Exact reproduction required: the lines below from the line with "Първата органична уеб базирана" to the line with "Твоята виртуална ферма е тук! Във Весела", both ends included, and no others.

Data extracts:
• • • • •

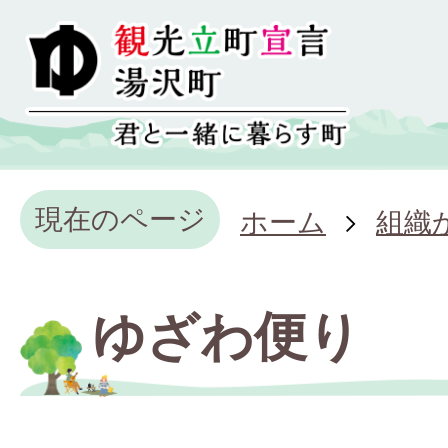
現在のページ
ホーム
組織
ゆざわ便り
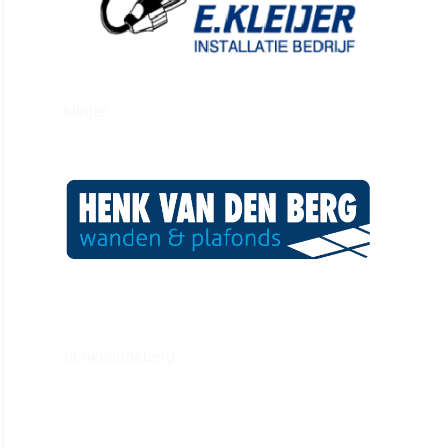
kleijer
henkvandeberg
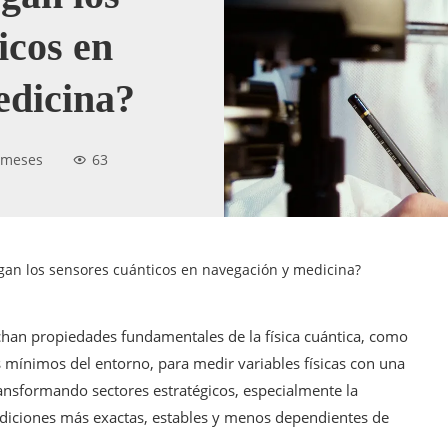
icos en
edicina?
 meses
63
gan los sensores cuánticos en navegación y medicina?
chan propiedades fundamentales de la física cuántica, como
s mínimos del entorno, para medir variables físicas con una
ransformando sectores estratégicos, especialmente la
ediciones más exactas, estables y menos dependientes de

• • • • •

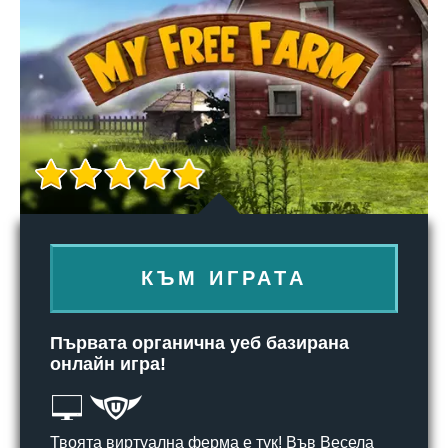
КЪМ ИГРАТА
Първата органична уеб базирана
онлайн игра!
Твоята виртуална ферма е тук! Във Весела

• • • • •

Output of the task:
Първата органична уеб базирана
онлайн игра!
Твоята виртуална ферма е тук! Във Весела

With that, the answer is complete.